_Material provided:_
Segment Open

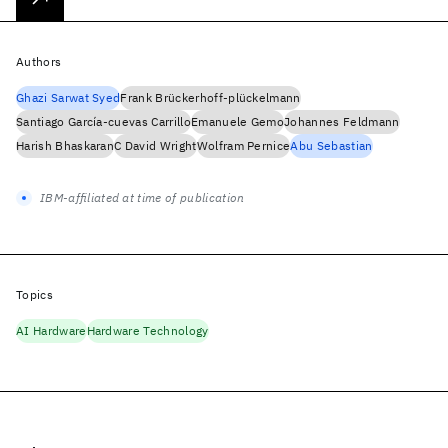
Authors
Ghazi Sarwat Syed
Frank Brückerhoff-plückelmann
Santiago García-cuevas Carrillo
Emanuele Gemo
Johannes Feldmann
Harish Bhaskaran
C David Wright
Wolfram Pernice
Abu Sebastian
IBM-affiliated at time of publication
Topics
AI Hardware
Hardware Technology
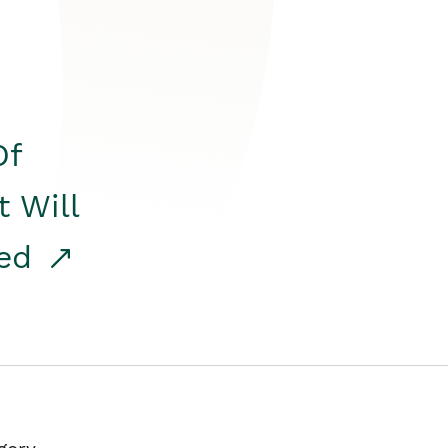
Of
t Will
red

Segment Closed

_Work required:_ From the line containing "Abu Sebastian" to the end of the data above, give those lines again verbatim, with both endpoints included and no images.

_Task response:_
Abu Sebastian
IBM-affiliated at time of publication
Topics
AI Hardware
Hardware Technology
Of
t Will
red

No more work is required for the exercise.